Europe

Montenegro Culture and Traditions

Culture

Montenegrin and Serbian culture are largely intertwined, but in connection with the Montenegrin independence movement in the 2000s, more and more Montenegrins asserted their cultural distinctiveness. They emphasized that they not only have their own language but also their own Montenegrin culture and history separate from the Serbian one.

In the middle of the 19th century, Bergskransen – the Serbian national epic written by Montenegro’s Archbishop Petar II Petrović Njegoš – became widespread. Newer Montenegrin writers include the prolific Borislav Pekić, whose novel A Lifeguard’s Defense Speech is available in Swedish (2003).

When literacy was not yet so widespread, troubadours wandered around and performed long poems about dramatic events to the accompaniment of a single-string gusle or a flute. Today’s Montenegrins like to listen to singers like Sergej Ćetković and Rambo Amadeus (both can be heard on Spotify online) – the latter was by the way Montenegro’s representative in 2011 in the popular Eurovision Song Contest.

In the many monasteries and churches you will find beautiful old frescoes and icons. Contemporary artists, such as the surrealist Dado Ðjurić and Petar Lubarda, who depict Montenegrin history in large oil paintings, can be seen at the art museum in the old capital Cetinje or at the city museum in Podgorica.

Montenegrin film is not yet so well developed but at the Balkan Film Festival, which took place in several places in Sweden in early 2013, two Montenegrin films were shown: The local vampire, a black comedy by Branko Baletić (2011) and the action film Spader äss (Drasko Ðjurovic, 2012 ).
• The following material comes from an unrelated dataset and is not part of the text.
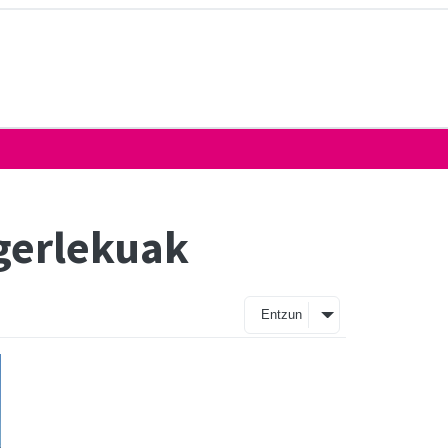
gerlekuak
Entzun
Montenegro Immigration Statistics

2020

June

Parliamentary elections in August

June 20

President Milo Đukanović announces that parliamentary elections will be held on August 30. The political opposition has refused to take part in preparatory talks before the elections because it is argued that the conditions for a fair election are very poor. The announcement of the August election comes despite Montenegro having just been hit by a second wave of covid 19 infection, a few weeks after the prime minister proclaimed the country as “corona free” (see May 2020).

  • Countryaah: Overview of the capital city of Montenegro, including information about its population, economy, geography, history and map.

May

“Corona free” Montenegro opens the borders

May 28

According to Abbreviationfinder, Prime Minister Duško Marković declares that Montenegro is “Europe’s first corona-free country” and that it is now opening its borders for the coming tourist season. According to the country’s health authorities, no new domestic cases have been discovered since May 5 and no one is considered to be infected anymore. To avoid setbacks, only travelers from low-infected countries will travel to Montenegro.

April

Opposition activist is arrested for coronary report

April 10

An activist belonging to the opposition party Democratic Front, Radovan Rakočević, is arrested accused of spreading fake news, after writing in social media that President Milo Ðukanović is infected by the new corona virus. Even before, people have been arrested for publishing data related to the pandemic. A man was detained for a month in mid-March, after he alleged that the state was blacking out the true number of coronary cases in the country. So far, more than 250 cases of infection have been reported in Montenegro and two people have died in covid-19.

March

The last country in Europe with corona fall

March 17

The first two cases of the new coronavirus sars-cov-2 are reported. In both cases, women have traveled to the country, from the United States and Spain respectively. Montenegro is the last country in Europe to detect the infection.

Thousands in protest against church law

March 1st

Several thousand people take part in the biggest protest so far in Podgorica against the church law adopted in December 2019. The Serbian Orthodox Church continues to claim that the law aims to humiliate the church and that the state wants to seize its churches, monasteries and land. The Serbian Orthodox Church has led regular protests in several cities since the turn of the year.